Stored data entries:
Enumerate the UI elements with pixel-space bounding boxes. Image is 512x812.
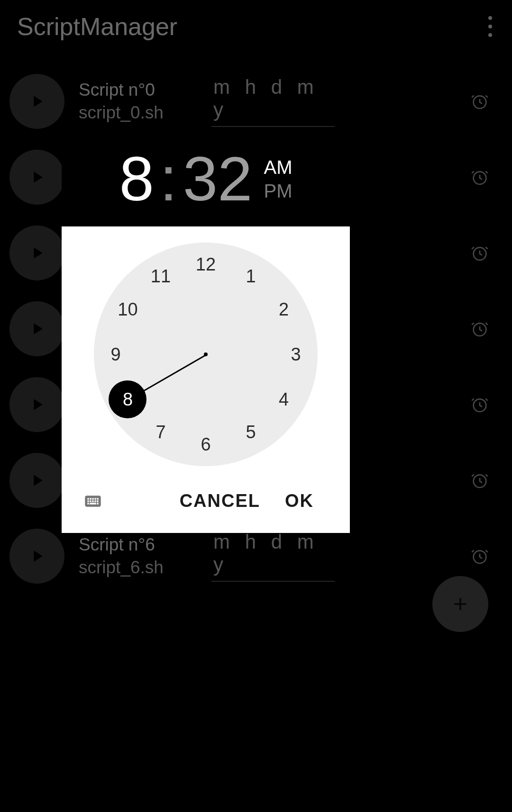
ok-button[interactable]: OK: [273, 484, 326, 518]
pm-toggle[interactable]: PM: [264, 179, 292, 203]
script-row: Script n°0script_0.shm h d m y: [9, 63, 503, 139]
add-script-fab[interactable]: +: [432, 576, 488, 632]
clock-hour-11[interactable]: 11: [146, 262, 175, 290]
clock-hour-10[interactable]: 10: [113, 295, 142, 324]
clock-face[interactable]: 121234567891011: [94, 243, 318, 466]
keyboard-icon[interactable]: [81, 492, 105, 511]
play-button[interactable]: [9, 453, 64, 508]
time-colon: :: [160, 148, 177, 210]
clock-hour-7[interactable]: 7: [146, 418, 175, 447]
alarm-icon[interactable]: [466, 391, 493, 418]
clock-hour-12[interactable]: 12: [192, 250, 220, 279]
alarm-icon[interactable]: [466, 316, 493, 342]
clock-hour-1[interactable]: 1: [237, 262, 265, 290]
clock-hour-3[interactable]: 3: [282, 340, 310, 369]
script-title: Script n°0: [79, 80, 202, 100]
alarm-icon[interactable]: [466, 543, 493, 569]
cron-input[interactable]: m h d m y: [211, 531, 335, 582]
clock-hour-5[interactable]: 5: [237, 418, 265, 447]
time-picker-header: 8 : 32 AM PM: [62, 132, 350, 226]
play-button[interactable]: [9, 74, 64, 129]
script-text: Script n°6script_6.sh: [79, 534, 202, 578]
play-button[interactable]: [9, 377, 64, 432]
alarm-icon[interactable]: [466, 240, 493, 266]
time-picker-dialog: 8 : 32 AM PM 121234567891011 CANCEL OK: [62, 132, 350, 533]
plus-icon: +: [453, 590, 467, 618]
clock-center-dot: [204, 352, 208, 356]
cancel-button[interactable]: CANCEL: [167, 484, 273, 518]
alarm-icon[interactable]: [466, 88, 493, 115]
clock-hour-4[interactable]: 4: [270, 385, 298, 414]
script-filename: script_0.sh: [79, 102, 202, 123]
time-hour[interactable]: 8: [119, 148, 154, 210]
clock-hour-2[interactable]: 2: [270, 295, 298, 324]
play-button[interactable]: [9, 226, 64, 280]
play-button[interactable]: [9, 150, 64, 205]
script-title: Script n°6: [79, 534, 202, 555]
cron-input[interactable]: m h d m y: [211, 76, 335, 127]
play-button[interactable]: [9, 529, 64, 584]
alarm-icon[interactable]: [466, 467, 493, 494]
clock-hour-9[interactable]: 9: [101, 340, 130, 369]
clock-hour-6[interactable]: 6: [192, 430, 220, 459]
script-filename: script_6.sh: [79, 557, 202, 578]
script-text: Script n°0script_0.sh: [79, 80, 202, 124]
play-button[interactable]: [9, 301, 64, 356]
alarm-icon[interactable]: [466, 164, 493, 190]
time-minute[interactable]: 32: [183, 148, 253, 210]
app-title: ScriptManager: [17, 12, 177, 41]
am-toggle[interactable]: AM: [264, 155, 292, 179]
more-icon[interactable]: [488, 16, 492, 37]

Exercise brief:
If a line of the records includes the string "cron", copy it out.

Answer for this exercise:
cron-input[interactable]: m h d m y: [211, 531, 335, 582]
cron-input[interactable]: m h d m y: [211, 76, 335, 127]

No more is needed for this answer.